Traveling as a runner

Traveling as a runner

Though many passions people are blessed with seem to be counter-intuitive to one another, my passion for running and travel have gone hand in hand for as long as I can remember. Being a person who gets quite anxious/irritable/strange/angry when I don’t get my daily run in, I know that even while traveling abroad, I need to incorporate it into my daily schedule. 

Having been blessed to run on five of the seven continents (and knocking Asia off of the list in a few days!) I’ve been able to experience what running in different cultures as an American looks like. Here are some tips to help make your runs abroad more enjoyable.

Dress to fit the culture: I’m a big fan of running in shorty shorts and shirtless, but this doesn’t always fly while abroad. Learn the culture you are going to run in, and if it is more conservative, pack (and dress) appropriately.

Use running to learn the landscape: Especially for those who run longer distances, running is a fantastic way to familiarize yourself with your surroundings. Using running to see a new place allows you to get in your exercise, as well as create an understanding of where you are. If you are less directionally inclined, using an out and back method will help you hit your distance and keep from getting lost. If you are a person who can memorize streets and add in a few turns, this will allow you to scope out even more of your new environment, and help you figure out where your day will take you post-run.

Keep ID, money and addresses on your person: This is essential. It may be uncomfortable to run with junk in your pocket, but if the worst happens, you need to be prepared. If you get lost while trying to navigate your run, being able to hail a cab or take public transportation back to where you are can be a life saver. If something unthinkable unfortunately happens, or you find yourself in a real tight jam, having your ID will do wonders.

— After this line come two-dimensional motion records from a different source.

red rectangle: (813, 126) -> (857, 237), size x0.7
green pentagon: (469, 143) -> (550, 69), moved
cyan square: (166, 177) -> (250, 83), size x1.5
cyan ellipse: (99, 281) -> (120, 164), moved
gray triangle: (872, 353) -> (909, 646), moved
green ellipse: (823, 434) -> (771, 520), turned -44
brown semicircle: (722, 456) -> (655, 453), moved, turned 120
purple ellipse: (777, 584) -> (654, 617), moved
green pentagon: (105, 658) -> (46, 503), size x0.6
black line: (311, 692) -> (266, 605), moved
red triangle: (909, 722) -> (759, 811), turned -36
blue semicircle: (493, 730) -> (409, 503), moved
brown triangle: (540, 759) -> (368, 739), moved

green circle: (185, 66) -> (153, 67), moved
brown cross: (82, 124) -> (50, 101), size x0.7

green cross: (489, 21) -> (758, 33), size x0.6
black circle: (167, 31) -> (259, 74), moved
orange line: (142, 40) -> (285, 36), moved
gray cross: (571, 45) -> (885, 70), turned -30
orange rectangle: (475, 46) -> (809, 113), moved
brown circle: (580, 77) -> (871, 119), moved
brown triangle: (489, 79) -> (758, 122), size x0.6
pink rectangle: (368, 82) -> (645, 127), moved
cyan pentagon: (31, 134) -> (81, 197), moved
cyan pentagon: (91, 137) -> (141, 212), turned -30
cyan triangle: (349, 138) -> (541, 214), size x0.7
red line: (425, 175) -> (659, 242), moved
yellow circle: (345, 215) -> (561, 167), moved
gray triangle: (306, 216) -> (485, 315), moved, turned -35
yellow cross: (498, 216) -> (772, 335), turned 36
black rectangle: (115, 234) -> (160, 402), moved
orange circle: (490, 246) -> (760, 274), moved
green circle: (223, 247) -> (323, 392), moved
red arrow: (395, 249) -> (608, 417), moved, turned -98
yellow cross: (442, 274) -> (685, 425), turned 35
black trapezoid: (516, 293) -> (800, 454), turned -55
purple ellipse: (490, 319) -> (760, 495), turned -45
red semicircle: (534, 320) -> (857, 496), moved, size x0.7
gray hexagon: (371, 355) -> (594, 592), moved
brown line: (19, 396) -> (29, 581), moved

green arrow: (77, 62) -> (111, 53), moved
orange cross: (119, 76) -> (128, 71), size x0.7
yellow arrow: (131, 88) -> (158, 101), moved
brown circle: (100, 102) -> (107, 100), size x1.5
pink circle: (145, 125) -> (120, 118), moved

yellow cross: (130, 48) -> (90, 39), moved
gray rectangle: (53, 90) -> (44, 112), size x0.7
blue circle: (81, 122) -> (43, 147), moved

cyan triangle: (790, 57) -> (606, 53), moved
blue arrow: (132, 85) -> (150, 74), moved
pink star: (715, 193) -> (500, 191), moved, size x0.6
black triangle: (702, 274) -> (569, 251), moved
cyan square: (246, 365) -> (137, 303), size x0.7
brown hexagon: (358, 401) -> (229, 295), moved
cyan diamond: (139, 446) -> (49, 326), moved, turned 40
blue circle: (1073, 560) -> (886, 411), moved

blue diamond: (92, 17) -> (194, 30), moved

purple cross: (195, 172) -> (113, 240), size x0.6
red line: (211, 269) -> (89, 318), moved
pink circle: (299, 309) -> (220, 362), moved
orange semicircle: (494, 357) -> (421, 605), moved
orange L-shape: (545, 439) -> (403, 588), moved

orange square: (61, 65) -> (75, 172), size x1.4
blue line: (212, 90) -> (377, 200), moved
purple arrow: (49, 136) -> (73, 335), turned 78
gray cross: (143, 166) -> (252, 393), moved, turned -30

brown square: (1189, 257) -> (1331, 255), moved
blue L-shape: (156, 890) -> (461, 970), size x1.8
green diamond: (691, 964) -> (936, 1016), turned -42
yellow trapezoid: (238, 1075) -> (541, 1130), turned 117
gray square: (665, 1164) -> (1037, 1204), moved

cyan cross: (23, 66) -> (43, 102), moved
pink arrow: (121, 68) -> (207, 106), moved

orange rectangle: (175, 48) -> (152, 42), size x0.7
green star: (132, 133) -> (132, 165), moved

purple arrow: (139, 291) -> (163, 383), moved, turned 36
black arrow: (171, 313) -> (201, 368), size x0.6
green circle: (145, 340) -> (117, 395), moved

Have fun and be open: Often times when traveling to the developing world, as an American (and hobby jogger/runner), you are an anomaly. People are social beings; if you find yourself joined by a pack of kids or an aspiring athlete, roll with the punches. Slow your pace, or let your new friends dictate it. If there is a language barrier, try and use some word-less communication. This will help break the ice, and you’ll be surprised when the people who joined you jogging will pop up throughout your stay.